• **Task goal**
From the data underneath, reproduce exactly the stretch that begins at the line with "Nos magasins (292, 2319)" and ends after the line with "簿記検定 (377, 164)".

• **Extracted entries**
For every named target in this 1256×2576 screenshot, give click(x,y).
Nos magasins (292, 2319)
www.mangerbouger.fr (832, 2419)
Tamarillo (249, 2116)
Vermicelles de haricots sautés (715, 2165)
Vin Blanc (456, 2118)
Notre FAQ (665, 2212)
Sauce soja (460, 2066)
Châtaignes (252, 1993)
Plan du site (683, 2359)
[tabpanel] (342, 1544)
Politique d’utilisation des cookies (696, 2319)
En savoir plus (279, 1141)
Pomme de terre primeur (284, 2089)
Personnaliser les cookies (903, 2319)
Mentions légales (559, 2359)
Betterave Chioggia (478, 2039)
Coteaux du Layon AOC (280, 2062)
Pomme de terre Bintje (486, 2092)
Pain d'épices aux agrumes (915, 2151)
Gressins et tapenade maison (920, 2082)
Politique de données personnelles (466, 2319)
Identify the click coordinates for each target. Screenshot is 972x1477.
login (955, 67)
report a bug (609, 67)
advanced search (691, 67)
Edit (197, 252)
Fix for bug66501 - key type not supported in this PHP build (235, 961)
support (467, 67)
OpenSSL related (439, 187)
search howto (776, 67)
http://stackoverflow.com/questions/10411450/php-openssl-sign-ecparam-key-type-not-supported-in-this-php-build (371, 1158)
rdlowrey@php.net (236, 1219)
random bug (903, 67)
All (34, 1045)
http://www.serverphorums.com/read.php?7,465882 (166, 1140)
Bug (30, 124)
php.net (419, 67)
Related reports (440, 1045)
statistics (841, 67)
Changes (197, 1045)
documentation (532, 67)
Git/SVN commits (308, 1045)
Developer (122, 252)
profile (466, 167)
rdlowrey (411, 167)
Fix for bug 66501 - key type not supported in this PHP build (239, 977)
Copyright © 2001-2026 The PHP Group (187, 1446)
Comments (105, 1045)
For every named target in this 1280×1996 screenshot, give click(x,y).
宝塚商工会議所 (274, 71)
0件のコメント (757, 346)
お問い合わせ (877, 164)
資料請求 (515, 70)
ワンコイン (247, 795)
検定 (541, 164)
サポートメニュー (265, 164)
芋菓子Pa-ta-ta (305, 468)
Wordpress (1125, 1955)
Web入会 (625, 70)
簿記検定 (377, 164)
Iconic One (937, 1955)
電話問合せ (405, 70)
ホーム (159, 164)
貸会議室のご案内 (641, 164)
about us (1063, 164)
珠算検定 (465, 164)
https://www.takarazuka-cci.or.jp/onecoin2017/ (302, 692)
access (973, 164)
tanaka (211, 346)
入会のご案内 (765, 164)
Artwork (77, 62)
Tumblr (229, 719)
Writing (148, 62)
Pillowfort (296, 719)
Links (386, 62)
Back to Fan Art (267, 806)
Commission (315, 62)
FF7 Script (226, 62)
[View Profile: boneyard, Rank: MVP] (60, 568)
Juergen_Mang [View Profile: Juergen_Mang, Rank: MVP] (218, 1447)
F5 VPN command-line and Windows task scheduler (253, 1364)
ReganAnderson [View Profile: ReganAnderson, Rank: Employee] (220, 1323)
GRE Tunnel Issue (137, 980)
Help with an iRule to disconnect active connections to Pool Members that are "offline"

• **Solved exercise**
Nos magasins (292, 2319)
www.mangerbouger.fr (832, 2419)
Tamarillo (249, 2116)
Vermicelles de haricots sautés (715, 2165)
Vin Blanc (456, 2118)
Notre FAQ (665, 2212)
Sauce soja (460, 2066)
Châtaignes (252, 1993)
Plan du site (683, 2359)
[tabpanel] (342, 1544)
Politique d’utilisation des cookies (696, 2319)
En savoir plus (279, 1141)
Pomme de terre primeur (284, 2089)
Personnaliser les cookies (903, 2319)
Mentions légales (559, 2359)
Betterave Chioggia (478, 2039)
Coteaux du Layon AOC (280, 2062)
Pomme de terre Bintje (486, 2092)
Pain d'épices aux agrumes (915, 2151)
Gressins et tapenade maison (920, 2082)
Politique de données personnelles (466, 2319)
Identify the click coordinates for each target. Screenshot is 972x1477.
login (955, 67)
report a bug (609, 67)
advanced search (691, 67)
Edit (197, 252)
Fix for bug66501 - key type not supported in this PHP build (235, 961)
support (467, 67)
OpenSSL related (439, 187)
search howto (776, 67)
http://stackoverflow.com/questions/10411450/php-openssl-sign-ecparam-key-type-not-supported-in-this-php-build (371, 1158)
rdlowrey@php.net (236, 1219)
random bug (903, 67)
All (34, 1045)
http://www.serverphorums.com/read.php?7,465882 (166, 1140)
Bug (30, 124)
php.net (419, 67)
Related reports (440, 1045)
statistics (841, 67)
Changes (197, 1045)
documentation (532, 67)
Git/SVN commits (308, 1045)
Developer (122, 252)
profile (466, 167)
rdlowrey (411, 167)
Fix for bug 66501 - key type not supported in this PHP build (239, 977)
Copyright © 2001-2026 The PHP Group (187, 1446)
Comments (105, 1045)
For every named target in this 1280×1996 screenshot, give click(x,y).
宝塚商工会議所 (274, 71)
0件のコメント (757, 346)
お問い合わせ (877, 164)
資料請求 (515, 70)
ワンコイン (247, 795)
検定 (541, 164)
サポートメニュー (265, 164)
芋菓子Pa-ta-ta (305, 468)
Wordpress (1125, 1955)
Web入会 (625, 70)
簿記検定 (377, 164)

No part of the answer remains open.